Kinda like the monster under the bed, silence looms just beyond our understanding. We don't want to go there because what if we find out there is nothing? What if we find out there is something and we don't like it. What if we can't handle it? I think these questions keep people plugged in all the time, pumping their heads full of noise so they can't even hear the questions anymore.

But I love silence. I love time to just sit and have my head clear. I like to hear the world- birds singing, wind blowing, animals scurrying through a bed of fallen leaves. And when I am in silence, that is when I hear God. He can talk to us in silence and that is one of the main reasons the enemy keeps us up to our eyeballs in noise.

Recently, I had the privilege to attend a staff retreat with the church. Our pastor planned the morning as a time of mediation, literally, a quiet time. We were given the amazing opportunity to be quiet with God. I took the chance to walk in the woods (the retreat center was in Black Forest) and just listen. I didn't say much to God, I just let Him know I was there and ready to listen. It was a cold day, snow flurries had left a hint of white, and few others ventured outside.
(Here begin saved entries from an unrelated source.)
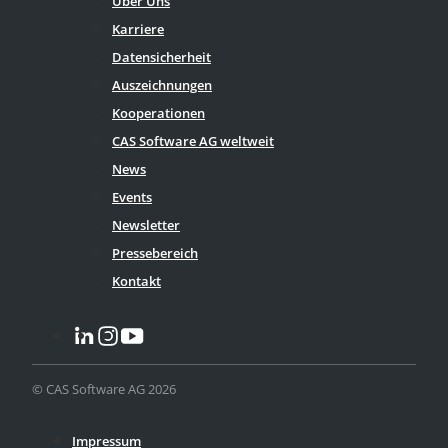
Über Uns
Karriere
Datensicherheit
Auszeichnungen
Kooperationen
CAS Software AG weltweit
News
Events
Newsletter
Pressebereich
Kontakt
© CAS Software AG 2026
Impressum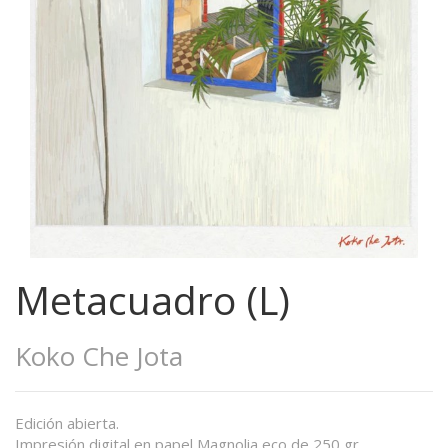
Metacuadro (L)
Koko Che Jota
Edición abierta.
Impresión digital en papel Magnolia eco de 250 gr.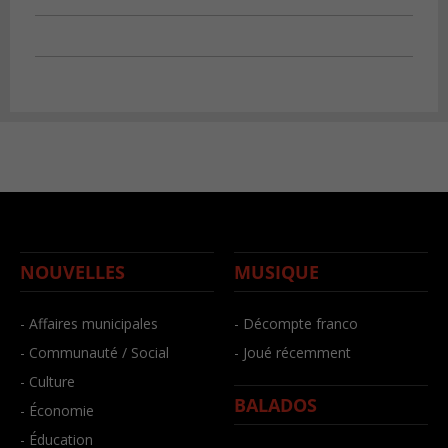
NOUVELLES
MUSIQUE
- Affaires municipales
- Décompte franco
- Communauté / Social
- Joué récemment
- Culture
BALADOS
- Économie
- Éducation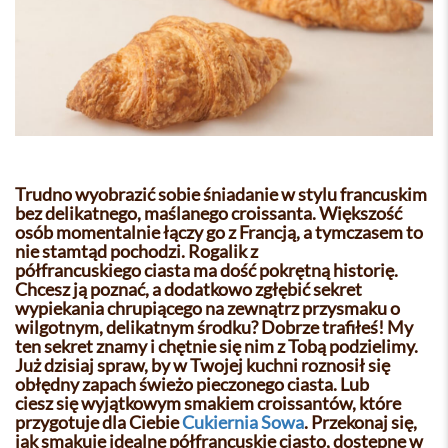
Trudno wyobrazić sobie śniadanie w stylu francuskim
bez delikatnego, maślanego croissanta. Większość
osób momentalnie łączy go z Francją, a tymczasem to
nie stamtąd pochodzi. Rogalik z
półfrancuskiego ciasta ma dość pokrętną historię.
Chcesz ją poznać, a dodatkowo zgłębić sekret
wypiekania chrupiącego na zewnątrz przysmaku o
wilgotnym, delikatnym środku? Dobrze trafiłeś! My
ten sekret znamy i chętnie się nim z Tobą podzielimy.
Już dzisiaj spraw, by w Twojej kuchni roznosił się
obłędny zapach świeżo pieczonego ciasta. Lub
ciesz się wyjątkowym smakiem croissantów, które
przygotuje dla Ciebie
Cukiernia Sowa
. Przekonaj się,
jak smakuje idealne półfrancuskie ciasto, dostępne w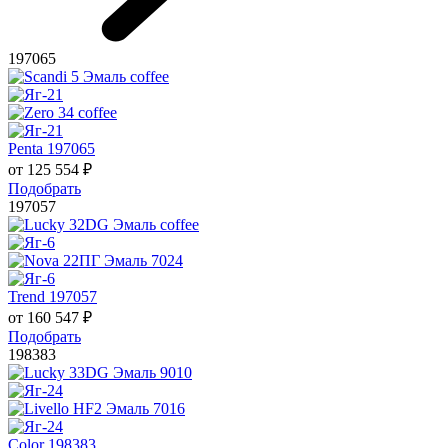
197065
Penta 197065
от
125 554
₽
Подобрать
197057
Trend 197057
от
160 547
₽
Подобрать
198383
Color 198383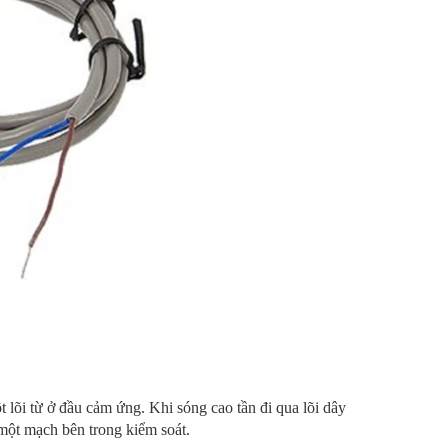
lõi từ ở đầu cảm ứng. Khi sóng cao tần đi qua lõi dây
một mạch bên trong kiểm soát.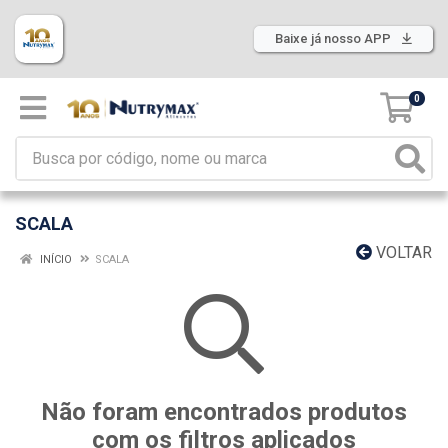
Baixe já nosso APP
0
SCALA
VOLTAR
INÍCIO
SCALA
Não foram encontrados produtos
com os filtros aplicados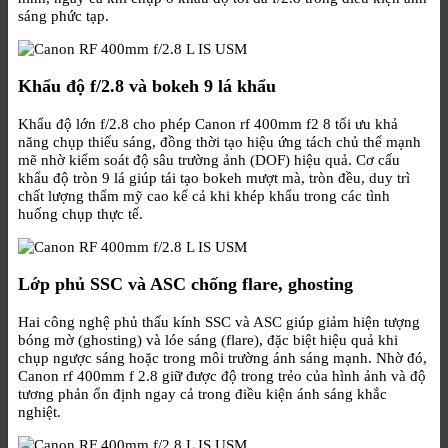
sáng phức tạp.
Khẩu độ f/2.8 và bokeh 9 lá khẩu
Khẩu độ lớn f/2.8 cho phép Canon rf 400mm f2 8 tối ưu khả
năng chụp thiếu sáng, đồng thời tạo hiệu ứng tách chủ thể mạnh
mẽ nhờ kiểm soát độ sâu trường ảnh (DOF) hiệu quả. Cơ cấu
khẩu độ tròn 9 lá giúp tái tạo bokeh mượt mà, tròn đều, duy trì
chất lượng thẩm mỹ cao kể cả khi khép khẩu trong các tình
huống chụp thực tế.
Lớp phủ SSC và ASC chống flare, ghosting
Hai công nghệ phủ thấu kính SSC và ASC giúp giảm hiện tượng
bóng mờ (ghosting) và lóe sáng (flare), đặc biệt hiệu quả khi
chụp ngược sáng hoặc trong môi trường ánh sáng mạnh. Nhờ đó,
Canon rf 400mm f 2.8 giữ được độ trong trẻo của hình ảnh và độ
tương phản ổn định ngay cả trong điều kiện ánh sáng khắc
nghiệt.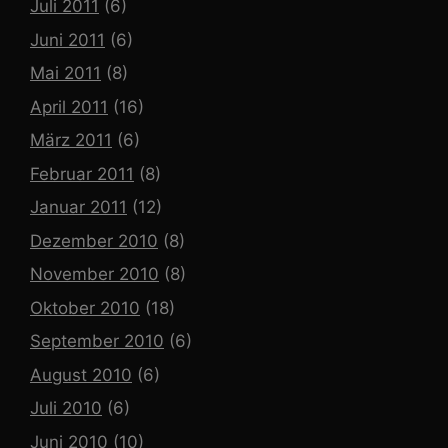
Juli 2011
(6)
Juni 2011
(6)
Mai 2011
(8)
April 2011
(16)
März 2011
(6)
Februar 2011
(8)
Januar 2011
(12)
Dezember 2010
(8)
November 2010
(8)
Oktober 2010
(18)
September 2010
(6)
August 2010
(6)
Juli 2010
(6)
Juni 2010
(10)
I walked for half an hour, sometimes resting on a swing, and just reveled in the blissful absence of hurry and worry and noise.

I'm going to share some of the things God showed me on that day, as well as the things He is still showing me, here on this new blog. I hope you will come with me and see. I hope you will share what you are learning as well. And mostly, I hope this is a place for quiet reflection. I encourage you to carve out a few moments of silence for yourself today- I know it will do you worlds of good.